Why not just use random_device?

Solution 1:

Also, why not just:

std::mt19937 e{std::random_device{}()};

It might be fine if you only will do this once, but if you will do it many times, it's better to keep track of your std::random_device and not create / destroy it unnecessarily.

It may be helpful to look at the libc++ source code for implementation of std::random_device, which is quite simple. It's just a thin wrapper over std::fopen("/dev/urandom"). So each time you create a std::random_device you are getting another filesystem handle, and pay all associated costs.

On windows, as I understand, std::random_device represents some call to a microsoft crypto API, so you are going to be initializing and destroying some crypto library interface everytime you do this.

It depends on your application, but for general purposes I wouldn't think of this overhead as always negligible. Sometimes it is, and then this is great.

I guess this ties back into your first question:

Instead, this is what I found on most examples/sites/articles:

 std::random_device rd;
 std::mt19937 e{rd()}; // or std::default_random_engine e{rd()};
 std::uniform_int_distribution<int> dist{1, 5};

At least the way I think about it is:

  • std::mt19937 is a very simple and reliable random generator. It is self-contained and will live entirely in your process, not calling out to the OS or anything else. The implementation is mandated by the standard, and at least in boost, it used the same code everywhere, derived from the original mt19937 paper. This code is very stable and it's cross-platform. You can be pretty confident that initializing it, querying from it, etc. is going to compile to similar code on any platform that you compile it on, and that you will get similar performance.

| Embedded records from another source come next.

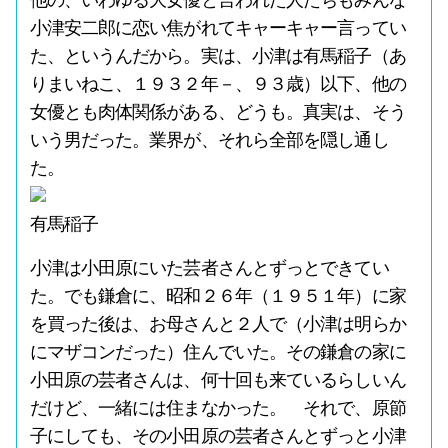
他の、いわゆる大女優と言われた人たちもみんな
小津安二郎に恋い焦がれてキャーキャー言ってい
た、というんだから。実は、小津は有馬稲子（あ
りまいねこ、１９３２年－、９３歳）以下、他の
女優とも肉体関係がある、どうも。真実は、そう
いう男だった。業界が、それら全部を隠し通し
た。
有馬稲子
小津は小田原にいた芸者さんとずっとできてい
た。でも鎌倉に、昭和２６年（１９５１年）に家
を買った後は、お母さんと２人で（小津は明らか
にマザコンだった）住んでいた。その鎌倉の家に
小田原の芸者さんは、何十回も来ているらしいん
だけど、一緒には住まなかった。 それで、原節
子にしても、その小田原の芸者さんとずっと小津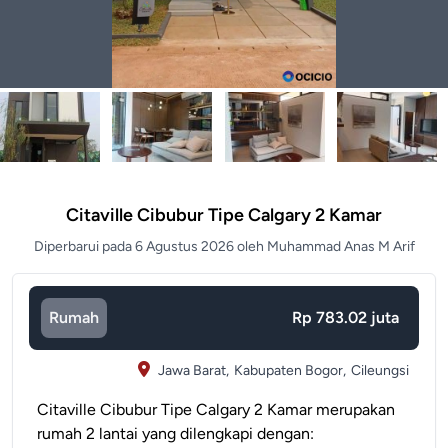
Citaville Cibubur Tipe Calgary 2 Kamar
Diperbarui pada 6 Agustus 2026 oleh Muhammad Anas M Arif
Rumah
Rp 783.02 juta
Jawa Barat,
Kabupaten Bogor,
Cileungsi
Citaville Cibubur Tipe Calgary 2 Kamar merupakan
rumah 2 lantai yang dilengkapi dengan: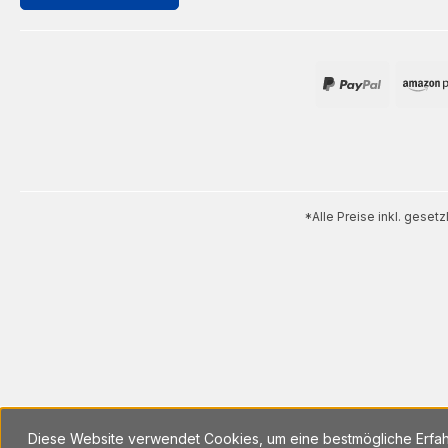
*Alle Preise inkl. geset
Diese Website verwendet Cookies, um eine bestmögliche Erfa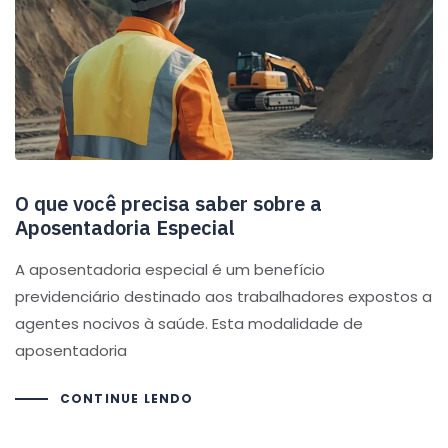
O que você precisa saber sobre a
Aposentadoria Especial
A aposentadoria especial é um benefício
previdenciário destinado aos trabalhadores expostos a
agentes nocivos à saúde. Esta modalidade de
aposentadoria
CONTINUE LENDO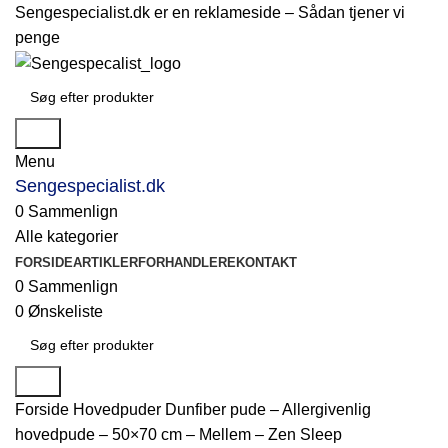
Sengespecialist.dk er en reklameside –
Sådan tjener vi
penge
Søg
Menu
Sengespecialist.dk
0
Sammenlign
Alle kategorier
FORSIDE
ARTIKLER
FORHANDLERE
KONTAKT
0
Sammenlign
0
Ønskeliste
Søg
Forside
Hovedpuder
Dunfiber pude – Allergivenlig
hovedpude – 50×70 cm – Mellem – Zen Sleep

  • std::random_device by contrast is pretty opaque. You don't really know exactly what it is, what it's going to do, or how efficient it will be. You don't even know if it can actually be acquired -- it might throw an exception when you attempt to create it. You know that it doesn't require a seed. You're not usually supposed to pull tons and tons of data from it, just use it to generate seeds. Sometimes, it acts as a nice interface to cryptographic APIs, but it's not actually required to do that and sadly sometimes it doesn't. It might correspond to /dev/random on unix, it might correspond to /dev/urandom/. It might correspond to some MSVC crypto API (visual studio), or it might just be a fixed constant (mingw). If you cross-compile for some phone, who knows what it will do. (And even when you do get /dev/random, you still have the problem that performance may not be consistent -- it may appear to work great, until the entropy pool runs out, and then it runs slow as a dog.)

The way I think about it is, std::random_device is supposed to be like an improved version of seeding with time(NULL) -- that's a low bar, because time(NULL) is a pretty crappy seed all things considered. I usually use it where I would have used time(NULL) to generate a seed, back in the day. I don't really consider it all that useful outside of that.

Solution 2:

This article is a good point to start.

I'm going to synthesize just few points:

  • It Has Unknown Cost.

    How costly it is to read a number from this “device”? That is unspecified. It could, for example, be reading from /dev/random on a Linux system, which can block for an extended period waiting for entropy (which is itself problematic for a variety of reasons).

For my personal experience I've notified that std::random_device is usually slower than a simple Pseudo-randomic algorithm. That could be no true in general, but usually it does. That because it may involve physical devices, or other hardware than the simple CPU.

  • It Might Actually Be Deterministic .

    C++11's std::random_device is not required to be nondeterministic! Implementations can and do implement it as a simple RNG with a fixed seed, so it produces the same output for every run of the program.